[Start of section]

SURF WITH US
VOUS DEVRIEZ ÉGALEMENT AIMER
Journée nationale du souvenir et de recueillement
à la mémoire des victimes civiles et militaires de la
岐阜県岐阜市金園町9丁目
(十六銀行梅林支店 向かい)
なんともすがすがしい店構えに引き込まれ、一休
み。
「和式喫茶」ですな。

[End of section]
[Start of section]

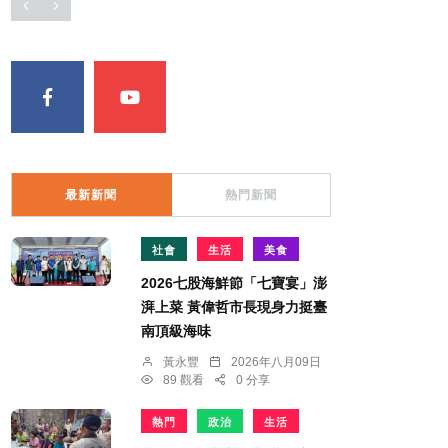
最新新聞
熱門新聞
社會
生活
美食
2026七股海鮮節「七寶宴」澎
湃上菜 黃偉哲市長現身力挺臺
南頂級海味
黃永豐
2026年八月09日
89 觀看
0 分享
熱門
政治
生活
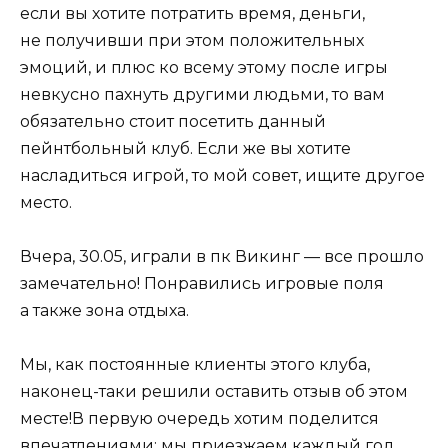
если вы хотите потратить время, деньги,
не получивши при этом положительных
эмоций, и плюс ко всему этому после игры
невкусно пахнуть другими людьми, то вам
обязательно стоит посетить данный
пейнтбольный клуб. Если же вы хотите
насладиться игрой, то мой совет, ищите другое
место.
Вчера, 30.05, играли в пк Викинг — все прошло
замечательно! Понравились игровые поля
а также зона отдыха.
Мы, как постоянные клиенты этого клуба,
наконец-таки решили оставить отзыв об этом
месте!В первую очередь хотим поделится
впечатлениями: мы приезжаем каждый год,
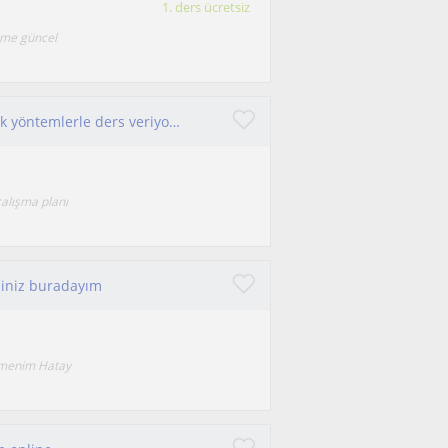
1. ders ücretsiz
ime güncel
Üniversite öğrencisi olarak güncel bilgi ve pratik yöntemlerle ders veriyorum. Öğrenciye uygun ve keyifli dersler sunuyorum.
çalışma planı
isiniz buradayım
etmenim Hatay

[End of section]
[Start of section]

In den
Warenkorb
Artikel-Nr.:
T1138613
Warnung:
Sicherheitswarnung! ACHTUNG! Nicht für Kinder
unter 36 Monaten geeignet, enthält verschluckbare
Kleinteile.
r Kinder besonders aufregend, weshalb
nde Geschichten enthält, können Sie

[End of section]

- Task goal
Where a line above contains the string "Kinder", copy that line.

- Solution
Sicherheitswarnung! ACHTUNG! Nicht für Kinder
r Kinder besonders aufregend, weshalb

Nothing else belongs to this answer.